With the Duke of York facing pressure to step down from his trade ambassador role, Channel 4 News looks at his controversial connections to the regime in Kazakhstan.
Kazakhstan, the country which is perhaps more well known for being lampooned by British comedian Sacha Baron-Cohen’s Borat, is very fortunate in having significant natural wealth. The country has enormous fossil fuel reserves of oil and gas as well as sizeable amounts of copper, zinc and uranium. Since independence from the former Soviet Union, it was also the first republic to achieve an investment grade credit rating, boosting its status as a trading partner.
The Duke has helped British oil and gas companies in their operations in Kazakhstan Buckingham Palace
In his role as a trade ambassador for UK Trade and Investment (UKTI), the Duke of York has taken an interest in promoting trade between the UK and Kazakhstan to the extent that in 2010, a former Kazakh minister announced that the Duke had pledged to help the country boost trade and improve its image in the wake of of Baron-Cohen’s Borat film.
The Duke of York’s Kazakh connections have raised eyebrows however, especially his associations with the family of authoritarian President Nursultan Nazarbayev. Much financial power and influence is concentrated in the hands of Mr Nazarbayev and his family making the state a de facto oligarchy. The Kazakh regime also has connections to Iran.
President Nazarbayev has been in charge of the country since he was elected more than twenty years ago. Although he reportedly enjoys support from ordinary Kazakhs, democratic freedoms such as an open media are not present – most is state owned – and it is an offence to criticise the head of state.
The Economist ranked Kazakhstan 132 in its 2010 democracy index.
In 2007 President Nazarbayev’s son-in-law, Timur Kulibayev, is believed to have bought the Duke of York’s former home Sunninghill Park near Ascot, through companies he controls. Rumours circulated that Kulibayev paid more than £3m over the asking price for a property that had languished on the market for some time. The deal was carried out privately via the Royal household and the Queen’s solicitors.
The Duke has also been photographed with the Kazakh socialite Goga Ashkenazi, a one-time partner of Mr Kulibayev, whom he introduced to his mother, the Queen.
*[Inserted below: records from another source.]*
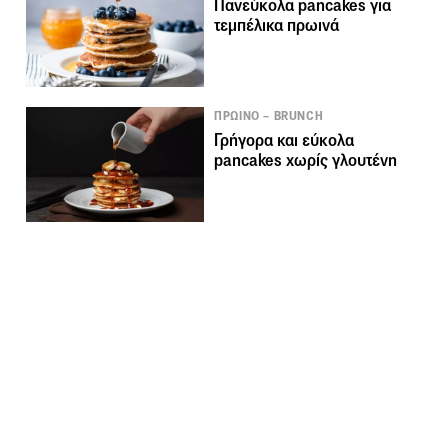
Πανεύκολα pancakes για
τεμπέλικα πρωινά
ΠΡΩΙΝΟ – BRUNCH
Γρήγορα και εύκολα
pancakes χωρίς γλουτένη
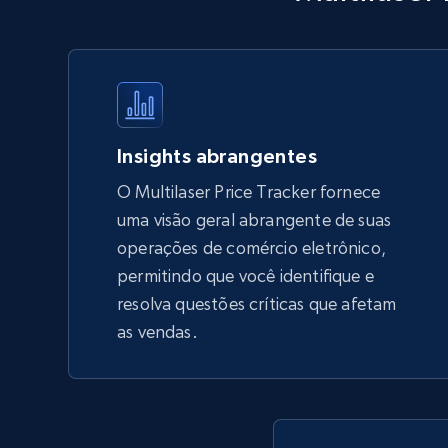
products by using sku numbers
URL, Final price, Sku, Currency, Gtin,
Specifications, Image urls, Top reviews, and
more.
5.6K+
877+
Comece agora
Insights abrangentes
O Multilaser Price Tracker fornece
uma visão geral abrangente de suas
TikTok Shop - Collect TikTok shop
operações de comércio eletrônico,
products by keywords search
permitindo que você identifique e
URL, Title, Available, Description, Currency, Initial
resolva questões críticas que afetam
price, Final price, Discount percent, and more.
as vendas.
5.4K+
668+
Comece agora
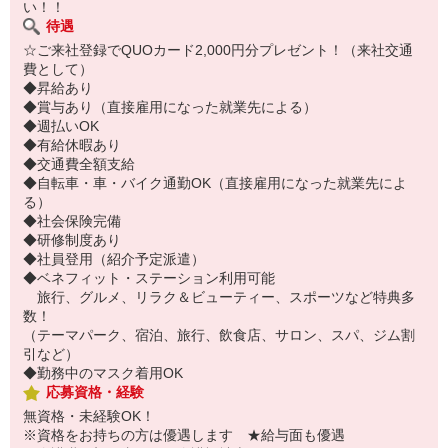
い！！
待遇
☆ご来社登録でQUOカード2,000円分プレゼント！（来社交通
費として）
◆昇給あり
◆賞与あり（直接雇用になった就業先による）
◆週払いOK
◆有給休暇あり
◆交通費全額支給
◆自転車・車・バイク通勤OK（直接雇用になった就業先によ
る）
◆社会保険完備
◆研修制度あり
◆社員登用（紹介予定派遣）
◆ベネフィット・ステーション利用可能
旅行、グルメ、リラク＆ビューティー、スポーツなど特典多
数！
（テーマパーク、宿泊、旅行、飲食店、サロン、スパ、ジム割
引など）
◆勤務中のマスク着用OK
応募資格・経験
無資格・未経験OK！
※資格をお持ちの方は優遇します ★給与面も優遇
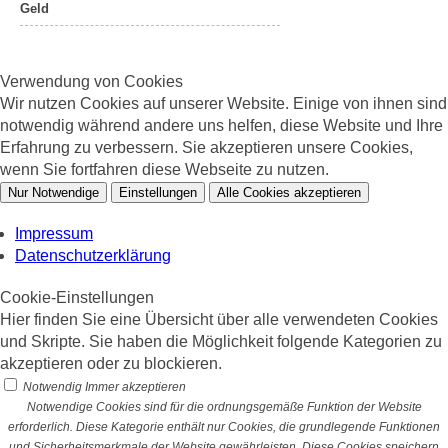
Geld
Verwendung von Cookies
Wir nutzen Cookies auf unserer Website. Einige von ihnen sind
notwendig während andere uns helfen, diese Website und Ihre
Erfahrung zu verbessern. Sie akzeptieren unsere Cookies,
wenn Sie fortfahren diese Webseite zu nutzen.
Nur Notwendige
Einstellungen
Alle Cookies akzeptieren
Impressum
Datenschutzerklärung
Cookie-Einstellungen
Hier finden Sie eine Übersicht über alle verwendeten Cookies
und Skripte. Sie haben die Möglichkeit folgende Kategorien zu
akzeptieren oder zu blockieren.
Notwendig
Immer akzeptieren
Notwendige Cookies sind für die ordnungsgemäße Funktion der Website
erforderlich. Diese Kategorie enthält nur Cookies, die grundlegende Funktionen
und Sicherheitsmerkmale der Website gewährleisten. Diese Cookies speichern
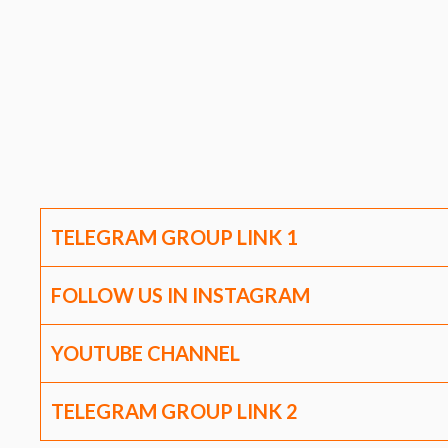
TELEGRAM GROUP LINK
1
FOLLOW US IN INSTAGRAM
YOUTUBE CHANNEL
TELEGRAM GROUP LINK
2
Goga Ashkenazi revealed in an interview with the Evening Standard newspaper that he had contacted her over the weekend saying in a BlackBerry message he was “very very worried” about whether he could remain in his role. She said she had told him not to worry and that the stories were being blown out of proportion.
“He knows it was unwise to fraternise with this Epstein character, and it was silly to be photographed with his arm around Epstein’s masseuse,” she added.
“But I know Andrew as a lovely, lovely man – kind-hearted, impeccably behaved and honourable – and I’m quite sure that at the time he had no idea that she was underage or anything more than a masseuse to Epstein.”
The extent to which the Duke has been able to carry out his pledge to help boost trade between Kazakhstan and the UK is difficult to establish conclusively. Although he has made several trips to the country as a trade ambassador, promoting links between the two states, the Duke’s office confirmed to Channel 4 News that his pledge has produced benefit to trade between the UK and Kazakhstan. But it denied that he was acting solely in the interests of another nation.
“A Buckingham Palace spokesman said: “The Duke has been able to identify opportunities for UK companies in the insurance and education sectors and has also helped British oil and gas companies in their operations in Kazakhstan.
“The Duke met the head of the Kazakh Sovereign Wealth Fund on an official visit, planned at the request of government.
“He was asked in this meeting to identify British businesses who might want to expand into Kazakhstan, a country with which UKTI works closely. This is absolutely core business for the Special Representative – finding opportunities for British companies the world over, and in doing so it is incorrect to suggest he is working for Kazakhstan, he is working entirely for the UK.”
However, trade between the two countries has seen an increase in recent times. A Parliamentary answer in spring 2010 revealed that recorded UK exports of goods to Kazakhstan in 2009 were worth about £260 million, compared with £209 million in 2008. UK imports of goods from Kazakhstan in 2009 were worth about £174 million, compared with £112 million in 2008.